TASK DESCRIPTION
Copy out only the span from the line with "Товары для автосервиса" to the end of the data, both ends kept, word for word.

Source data
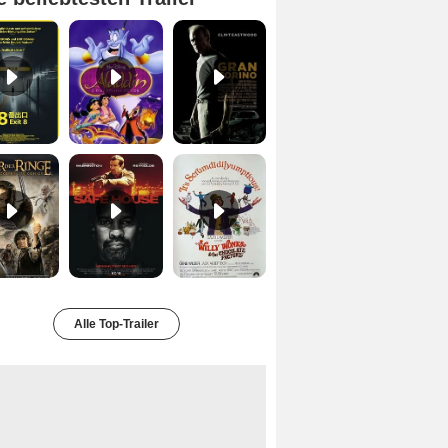
Exit 8 Trailer DF
Aladdin Trailer OV
Gran Torino Trailer DF
Der Herr der Ringe - Die Rückkehr des Königs Trailer OV
Safe House Trailer DF
Charlie und die Schokoladenfabrik Trailer OV
Alle Top-Trailer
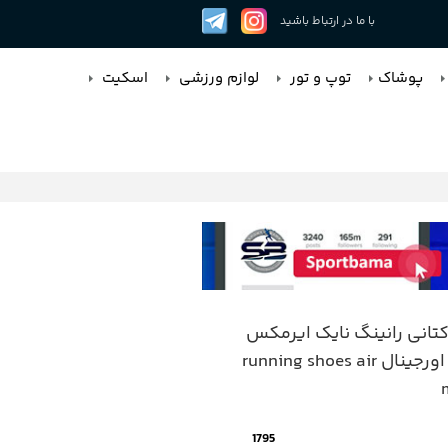
با ما در ارتباط باشید
پوشاک
توپ و تور
لوازم ورزشی
اسکیت
انی رانینگ نایک ایرمکس
مشابه اورجینال running shoes air
1795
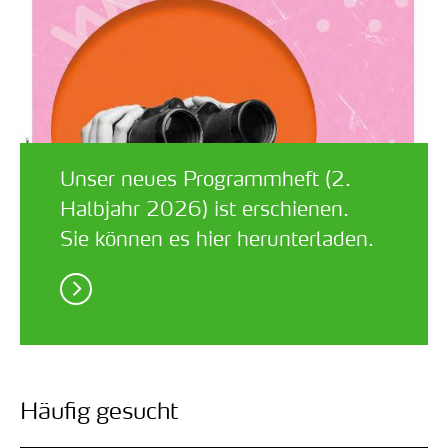
Unser neues Programmheft (2.
Halbjahr 2026) ist erschienen.
Sie können es hier herunterladen.
Häufig gesucht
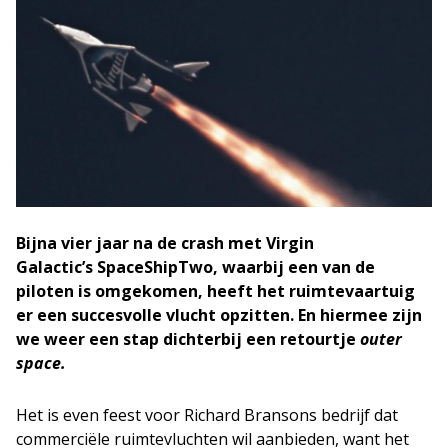
Bijna vier jaar na de crash met Virgin
Galactic’s SpaceShipTwo, waarbij een van de
piloten is omgekomen, heeft het ruimtevaartuig
er een succesvolle vlucht opzitten. En hiermee zijn
we weer een stap dichterbij een retourtje
outer
space.
Het is even feest voor Richard Bransons bedrijf dat
commerciële ruimtevluchten wil aanbieden, want het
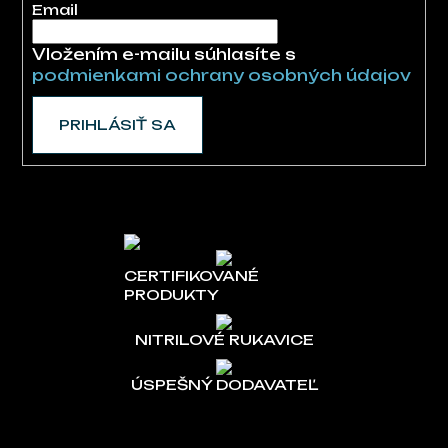
Email
Vložením e-mailu súhlasíte s
podmienkami ochrany osobných údajov
PRIHLÁSIŤ SA
CERTIFIKOVANÉ
PRODUKTY
NITRILOVÉ RUKAVICE
ÚSPEŠNÝ DODAVATEĽ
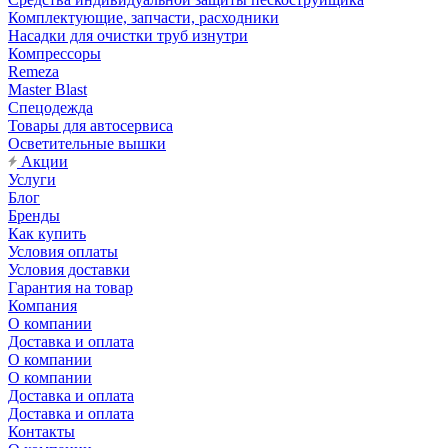
Комплектующие, запчасти, расходники
Насадки для очистки труб изнутри
Компрессоры
Remeza
Master Blast
Спецодежда
Товары для автосервиса
Осветительные вышки
Акции
Услуги
Блог
Бренды
Как купить
Условия оплаты
Условия доставки
Гарантия на товар
Компания
О компании
Доставка и оплата
О компании
О компании
Доставка и оплата
Доставка и оплата
Контакты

EXERCISE SOLUTION
Товары для автосервиса
Осветительные вышки
Акции
Услуги
Блог
Бренды
Как купить
Условия оплаты
Условия доставки
Гарантия на товар
Компания
О компании
Доставка и оплата
О компании
О компании
Доставка и оплата
Доставка и оплата
Контакты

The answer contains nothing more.